The ethics commission on Thursday voted 4-0 to reopen what appeared to be a dead case against Balfour a week after The Atlanta Journal-Constitution reported it was being dismissed by the panel’s staff, despite the fact that the ex-Gwinnett County lawmaker hadn’t reported what happened to about $630,000 in leftover campaign money.

“The reason this doesn’t feel right is because it’s not right,” said Jake Evans, chairman of the commission, who made the motion to reject the staff’s dismissal. “I cannot agree with the administrative dismissal in this case.”

David Emadi, executive secretary of the commission, signed an order last month administratively dismissing the case because he said a loophole in campaign finance laws made it too late to investigate Balfour — who left office in 2015 — for not filing campaign disclosure reports. Those reports would have shown what happened to the leftover money, much of it collected from Statehouse lobbyists, associations and businesses with an interest in legislation.

Under state law, legislative candidates can raise and spend money to win or maintain their office. Once they leave office, leftover money can be returned to donors, given to other campaigns or to nonprofits.

Former lawmakers must file campaign disclosure reports annually until all the money in their accounts is dispersed and they file termination reports.

Balfour’s lawyer, Doug Chalmers, said the lawmaker’s campaign account was closed several years ago. Also, state law limits how long campaign bank records must be maintained. It also sets a statute of limitations for the panel to make ethics cases.

“It is in my view too late to be posing these questions," Chalmers said.

Emadi said any leftover campaign money was moved out of Balfour’s campaign account several years ago but the commission doesn’t know where it went.

Lawmakers, candidates and ex-legislators are frequently fined for not filing reports on time disclosing what they raised and spent. The commission’s website, for instance, says Balfour owes $2,750 in late fees. He last filed a mandatory report in January 2016 showing his campaign bank account held $630,416.98.

Chalmers argued that the commission should know when someone doesn’t file a report, something commission staff says isn’t always flagged because of the old computer system it uses.

The lack of disclosures may have never come to light without a 2018 complaint that was filed with the commission accusing Balfour of bankrolling a smear campaign against a former colleague, state Sen. David Shafer, who was running in the Republican runoff for lieutenant governor against Geoff Duncan. Shafer lost the runoff to Duncan.

Balfour strongly denied the accusation and threatened legal action against William Perry, founder of Georgia Ethics Watchdogs, who filed the complaint.

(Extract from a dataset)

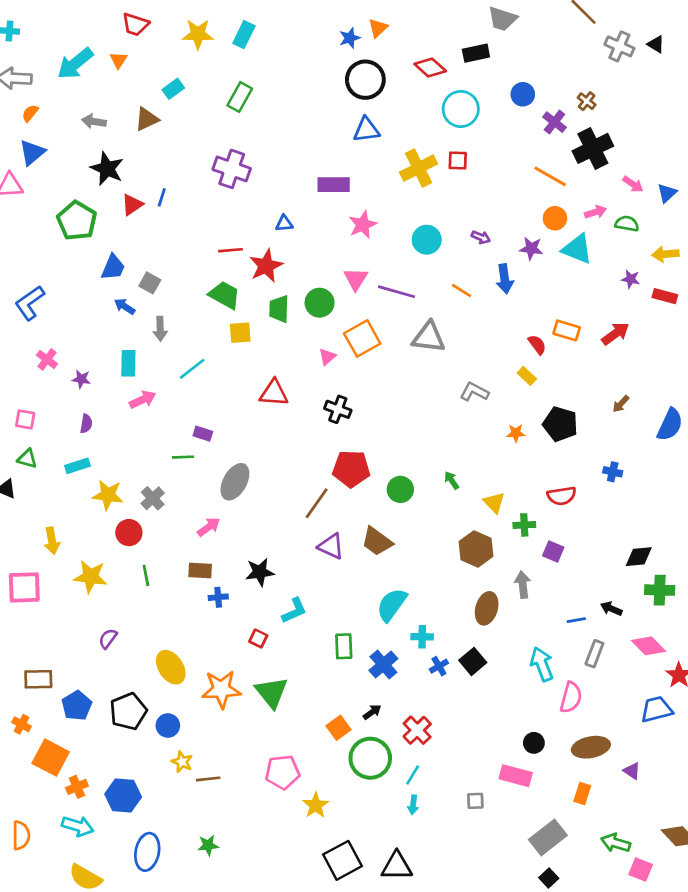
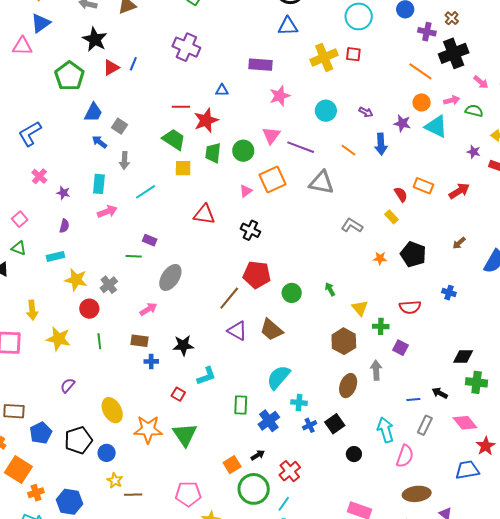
purple cross: (554, 122) -> (427, 32), turned -30
pink square: (25, 419) -> (20, 219), turned 35
black circle: (534, 743) -> (354, 454), moved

At the time, the former lawmaker hadn’t filed reports showing whether there was any money left in his campaign account in 2018, and Chalmers and Emadi said it is now legally too late to go after him for not making the reports.

“I am not happy about this,” Emadi said. “I don’t know where we go from here.”

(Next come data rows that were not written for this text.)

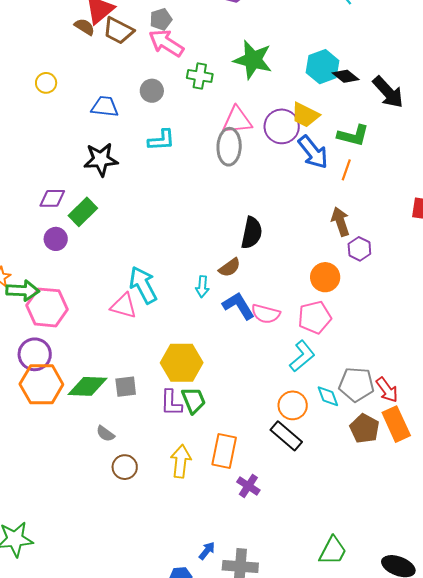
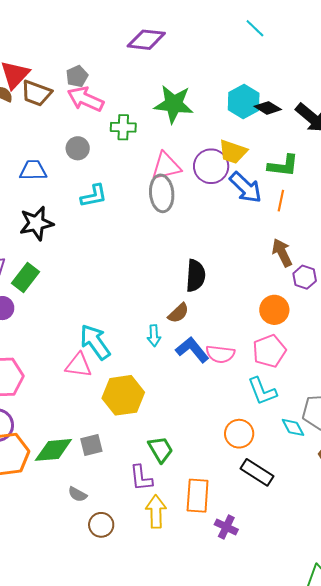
cyan L-shape: (302, 356) -> (262, 391), turned 116
yellow hexagon: (182, 363) -> (123, 395), moved
purple L-shape: (171, 403) -> (141, 478), moved
orange circle: (293, 405) -> (239, 434), moved

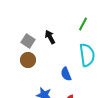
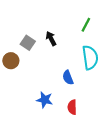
brown circle: (28, 60) -> (11, 61), moved

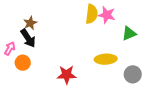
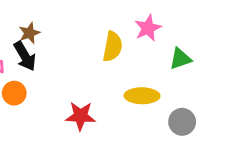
yellow semicircle: (92, 14) -> (113, 47), moved
pink star: (107, 15) -> (148, 28), turned 30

But several members of the commission noted that Balfour never filed an official notice terminating his campaign account and that his bank account was empty, and they said he is still in violation of laws governing campaign disclosures.

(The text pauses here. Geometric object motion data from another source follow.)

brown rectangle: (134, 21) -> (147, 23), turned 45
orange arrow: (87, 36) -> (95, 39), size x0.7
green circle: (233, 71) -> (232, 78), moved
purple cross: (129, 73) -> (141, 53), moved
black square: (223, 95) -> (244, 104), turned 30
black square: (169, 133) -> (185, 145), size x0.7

“I want some answers,” said Robert Watts, a member of the commission. “This does not seem right to me.”

Perry said if the commission ultimately can’t do anything, the case should be investigated by the state attorney general’s office, the state Department of Revenue, the Internal Revenue Service or the U.S. attorney’s office.

“I think it is absolutely ludicrous that this man can just walk away with over $630,000 in campaign contributions and not have to tell anyone how he spent the money,” Perry said.